Olhou em volta. Ilha deserta? Nada indicava que não ou que sim. Ele podia estar em pleno continente, a metros de alguma casa com piscina.
Opa! Não, não era ilha deserta, mesmo. Logo à frente havia um poço. Um belo e humano poço, com balde e cordinha. Euclides estava com sede. Buscou e bateu a terra do boné, caminhou sem dificuldade até o poço, desceu o balde e o levantou pesado de água. Doce. Quase gelada! Sorveu beirando a felicidade.
Felicidade que passou quando a memória foi clareando. Que acidente infeliz! Lembrava de alguém na cabine comentar que devia estar vazando combustível. Estranho... Lembrava de o avião ter pousado na água e quase imediatamente começado a afundar. Ele estava mais ou menos perto da porta de emergência, que simplesmente abriu e saiu. (Euclides não queria lembrar, mas havia passado por cima de um monte de gente para chegar até a porta.)
Uma criança agarrou sua mão e ele se desvencilhou. Lembrava de, no mar, ter chamado por alguém e da frustração intensa que sentiu quando viu um corpo virado para baixo, sem vida... Euclides soltou um grito, quase um uivo, e então, só lembra do branco. Nada.
Pensando agora, nem conseguia lembrar por que tinha ido a Portugal. Tinha ganho a viagem? Isso! Tinha ganho em uma promoção do shopping center. Recebera o prêmio de uma sra. Ruth. Fora sozinho? Não lembrava, não lembrava nada, tudo estava turvo.
Acordara ali, uns bons 30 metros terra adentro, o que era muito esquisito, e vizinho a um poço. Será que estava com amnésia?
Mas também, era só isso.

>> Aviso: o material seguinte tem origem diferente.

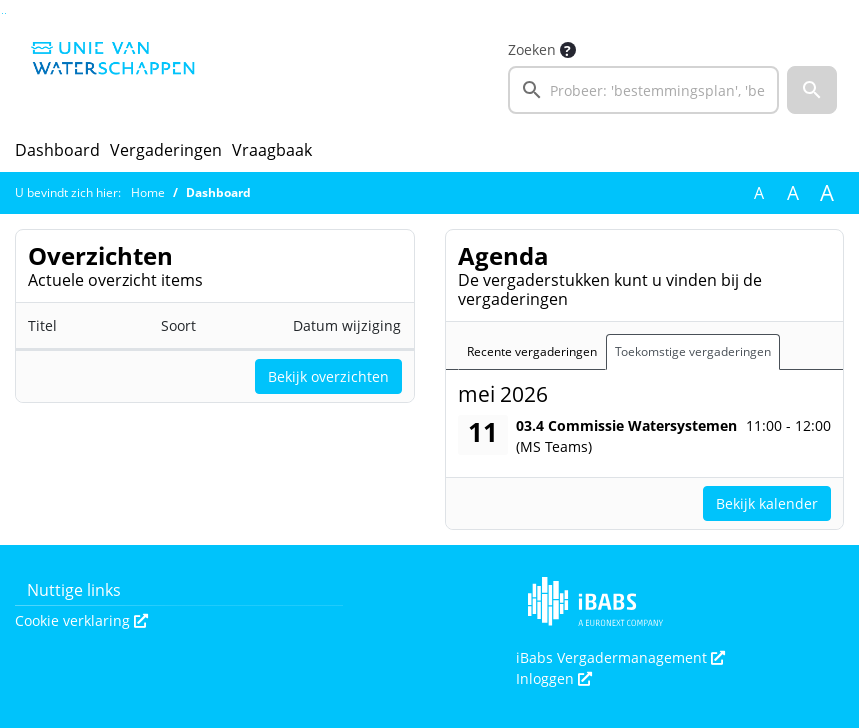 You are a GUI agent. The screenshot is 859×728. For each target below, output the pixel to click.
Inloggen (554, 678)
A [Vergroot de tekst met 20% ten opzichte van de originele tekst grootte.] (793, 193)
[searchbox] (643, 90)
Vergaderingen (166, 150)
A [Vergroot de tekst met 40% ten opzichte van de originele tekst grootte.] (827, 193)
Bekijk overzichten (328, 376)
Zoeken (532, 49)
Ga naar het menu (5, 13)
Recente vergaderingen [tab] (532, 351)
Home (148, 192)
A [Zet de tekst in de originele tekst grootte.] (759, 193)
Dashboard (57, 150)
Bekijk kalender (767, 503)
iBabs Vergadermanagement (620, 657)
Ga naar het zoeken (2, 13)
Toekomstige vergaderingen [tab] (693, 351)
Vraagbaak (272, 150)
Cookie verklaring (81, 620)
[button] (812, 90) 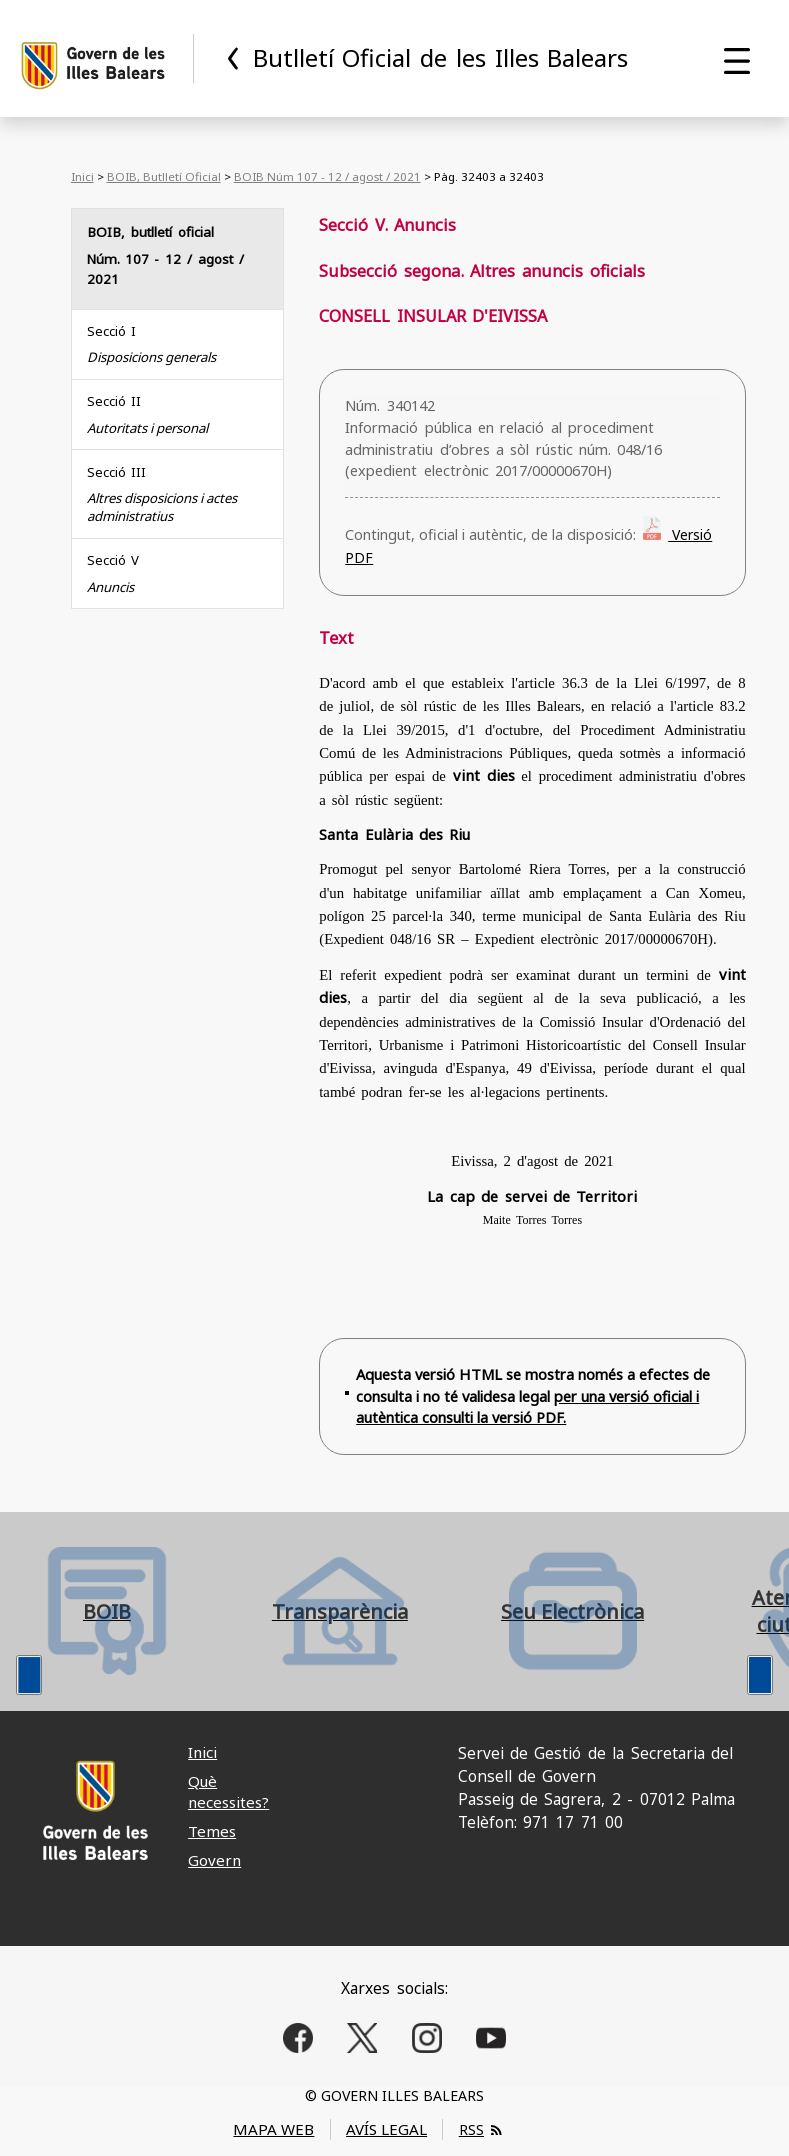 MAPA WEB (273, 2129)
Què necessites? (228, 1791)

O poço, ele, xale, boné, mar, areia, óculos e uma densa floresta verde, de altas árvores não tropicais e sem palmeiras, depois da praia. Parecia a taiga, do norte. Ele não estava nem um pouco cansado, tinha que fazer alguma coisa. Agora, qual era o problema de Euclides? O problema é que ele era totalmente desorientado. Se entrasse demais na mata não saberia voltar para aquele ponto específico. E aquele ponto específico tinha água!
Andou só um pouquinho. Só uns 20 metros, mata adentro. E se sentiu mal. Não era medo, era uma coisa mais forte. Era a sensação de perigo. Alerta. Ele só viu mais árvores. Voltou resolvido a ficar ali, mesmo. E, na volta, ainda achou o que comer. Um iguana, dando sopa. Não gostava muito de répteis, mas era o que tinha. Levou folhas, gravetos e voltou para o poço.

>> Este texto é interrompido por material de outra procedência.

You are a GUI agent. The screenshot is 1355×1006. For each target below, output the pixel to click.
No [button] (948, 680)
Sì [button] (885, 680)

O que Euclides fez para sobreviver não será abordado aqui, pois não é a questão. Ele fez e sobreviveu.
Mas, depois de cinco dias, já não aguentava mais. Iguana, água e a sensação de que podia estar a trezentos metros da civilização.
Teve o delírio louco de ter ouvido uma sereia cantando bossa nova, e estava acordado.
Dormindo, era ainda pior. Via a imagem de uma linda mulher morena, grávida, que, de repente, apontava um dedo para ele e, desse dedo, saía um raio que lhe atingia bem na virilha, arrancando-lhe o mais tenebroso grito. Não conseguia dormir, essa é a verdade. E quando dormia, mesmo que pouco, acordava sendo arremessado da areia por alguma força desconhecida.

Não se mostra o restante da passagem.